# [YOUR GOAL]
Search the material below for the word "Perception" and copy every line in which it occurs.

------------------------------------------------------------------------

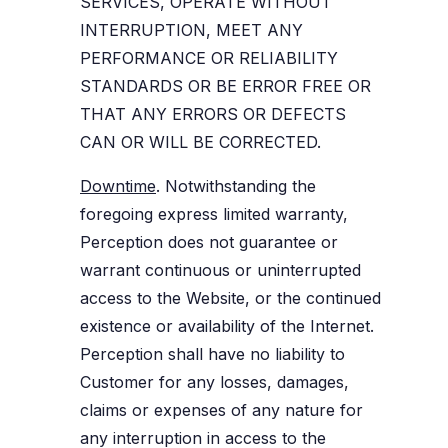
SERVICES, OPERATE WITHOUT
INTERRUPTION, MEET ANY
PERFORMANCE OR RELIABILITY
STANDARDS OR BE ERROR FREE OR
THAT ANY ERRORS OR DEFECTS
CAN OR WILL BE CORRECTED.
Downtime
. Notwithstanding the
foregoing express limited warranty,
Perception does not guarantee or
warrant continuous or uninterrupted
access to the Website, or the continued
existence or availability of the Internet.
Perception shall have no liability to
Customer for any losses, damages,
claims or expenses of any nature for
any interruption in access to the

------------------------------------------------------------------------

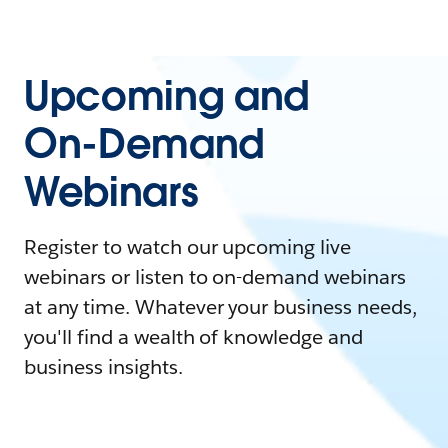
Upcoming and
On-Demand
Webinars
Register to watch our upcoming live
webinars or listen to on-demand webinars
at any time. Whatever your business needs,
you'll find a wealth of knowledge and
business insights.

------------------------------------------------------------------------

# [TASK RESPONSE]
Perception does not guarantee or
Perception shall have no liability to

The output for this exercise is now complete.